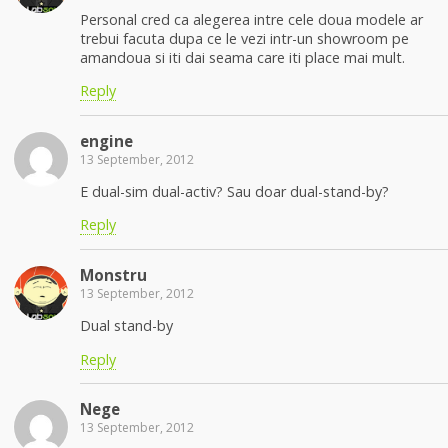
Personal cred ca alegerea intre cele doua modele ar
trebui facuta dupa ce le vezi intr-un showroom pe
amandoua si iti dai seama care iti place mai mult.
Reply
engine
13 September, 2012
E dual-sim dual-activ? Sau doar dual-stand-by?
Reply
Monstru
13 September, 2012
Dual stand-by
Reply
Nege
13 September, 2012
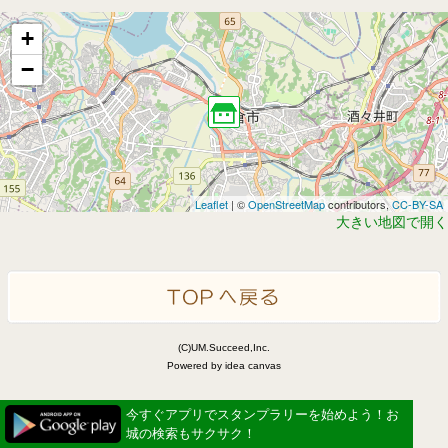
+
−
Leaflet
| ©
OpenStreetMap
contributors,
CC-BY-SA
大きい地図で開く
(C)UM.Succeed,Inc.
Powered by idea canvas
今すぐアプリでスタンプラリーを始めよう！お
城の検索もサクサク！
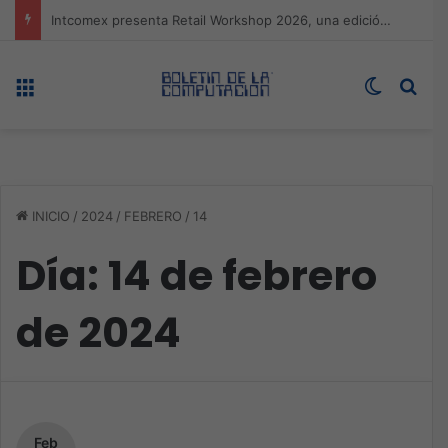
Expo technology CDMX, nueva sede con récord de audiencia
Menú
Switch s
Bus
INICIO
/
2024
/
FEBRERO
/
14
Día:
14 de febrero
de 2024
Feb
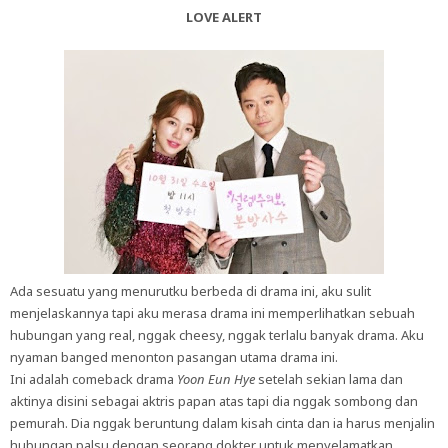
LOVE ALERT
Ada sesuatu yang menurutku berbeda di drama ini, aku sulit
menjelaskannya tapi aku merasa drama ini memperlihatkan sebuah
hubungan yang real, nggak cheesy, nggak terlalu banyak drama. Aku
nyaman banged menonton pasangan utama drama ini.
Ini adalah comeback drama
Yoon Eun Hye
setelah sekian lama dan
aktinya disini sebagai aktris papan atas tapi dia nggak sombong dan
pemurah. Dia nggak beruntung dalam kisah cinta dan ia harus menjalin
hubungan palsu dengan seorang dokter untuk menyelamatkan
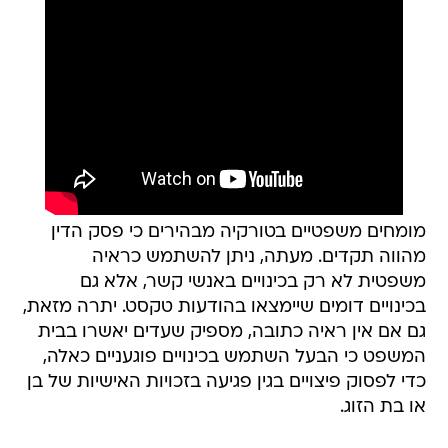
מומחים משפטיים בטורקיה מבהירים כי פסק הדין
מהווה תקדים. מעתה, ניתן להשתמש כראיה
משפטית לא רק בכינויים באנשי קשר, אלא גם
בכינויים דומים שיימצאו בהודעות טקסט. יתרה מזאת,
גם אם אין ראיה כתובה, מספיק שעדים יאשרו בבית
המשפט כי הבעל השתמש בכינויים פוגעניים כאלה,
כדי לפסוק פיצויים בגין פגיעה בזכויות האישיות של בן
או בת הזוג.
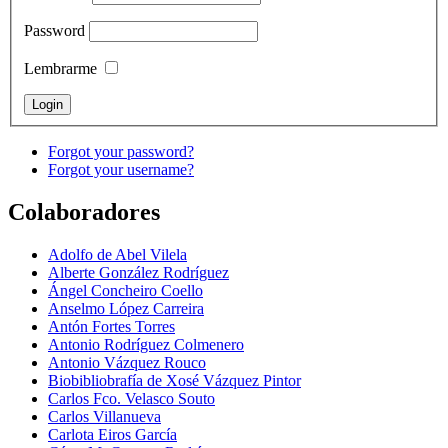
Password
Lembrarme
Forgot your password?
Forgot your username?
Colaboradores
Adolfo de Abel Vilela
Alberte González Rodríguez
Ángel Concheiro Coello
Anselmo López Carreira
Antón Fortes Torres
Antonio Rodríguez Colmenero
Antonio Vázquez Rouco
Biobibliobrafía de Xosé Vázquez Pintor
Carlos Fco. Velasco Souto
Carlos Villanueva
Carlota Eiros García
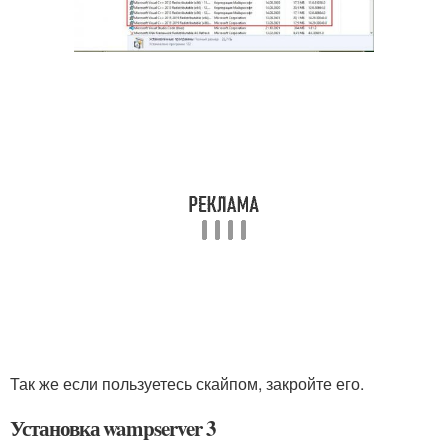
Так же если пользуетесь скайпом, закройте его.
Установка wampserver 3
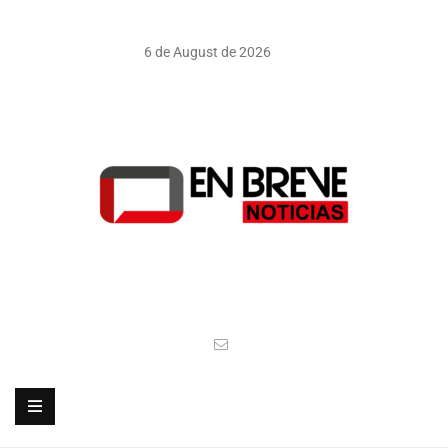
6 de August de 2026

▸ WORK REQUEST: All entries need to be duplicated exactly, apart from the images.

▸ ANSWER SPACE:
Personal cred ca alegerea intre cele doua modele ar
trebui facuta dupa ce le vezi intr-un showroom pe
amandoua si iti dai seama care iti place mai mult.
Reply
engine
13 September, 2012
E dual-sim dual-activ? Sau doar dual-stand-by?
Reply
Monstru
13 September, 2012
Dual stand-by
Reply
Nege
13 September, 2012
+
−
Leaflet
| ©
OpenStreetMap
contributors,
CC-BY-SA
大きい地図で開く
(C)UM.Succeed,Inc.
Powered by idea canvas
今すぐアプリでスタンプラリーを始めよう！お
城の検索もサクサク！
Expo technology CDMX, nueva sede con récord de audiencia
Menú
Switch s
Bus
INICIO
/
2024
/
FEBRERO
/
14
Día:
14 de febrero
de 2024
Feb
LOVE ALERT
Ada sesuatu yang menurutku berbeda di drama ini, aku sulit
menjelaskannya tapi aku merasa drama ini memperlihatkan sebuah
hubungan yang real, nggak cheesy, nggak terlalu banyak drama. Aku
nyaman banged menonton pasangan utama drama ini.
Ini adalah comeback drama
Yoon Eun Hye
setelah sekian lama dan
aktinya disini sebagai aktris papan atas tapi dia nggak sombong dan
pemurah. Dia nggak beruntung dalam kisah cinta dan ia harus menjalin
hubungan palsu dengan seorang dokter untuk menyelamatkan
מומחים משפטיים בטורקיה מבהירים כי פסק הדין
מהווה תקדים. מעתה, ניתן להשתמש כראיה
משפטית לא רק בכינויים באנשי קשר, אלא גם
בכינויים דומים שיימצאו בהודעות טקסט. יתרה מזאת,
גם אם אין ראיה כתובה, מספיק שעדים יאשרו בבית
המשפט כי הבעל השתמש בכינויים פוגעניים כאלה,
כדי לפסוק פיצויים בגין פגיעה בזכויות האישיות של בן
או בת הזוג.
Password
Lembrarme
Forgot your password?
Forgot your username?
Colaboradores
Adolfo de Abel Vilela
Alberte González Rodríguez
Ángel Concheiro Coello
Anselmo López Carreira
Antón Fortes Torres
Antonio Rodríguez Colmenero
Antonio Vázquez Rouco
Biobibliobrafía de Xosé Vázquez Pintor
Carlos Fco. Velasco Souto
Carlos Villanueva
Carlota Eiros García
Так же если пользуетесь скайпом, закройте его.
Установка wampserver 3
6 de August de 2026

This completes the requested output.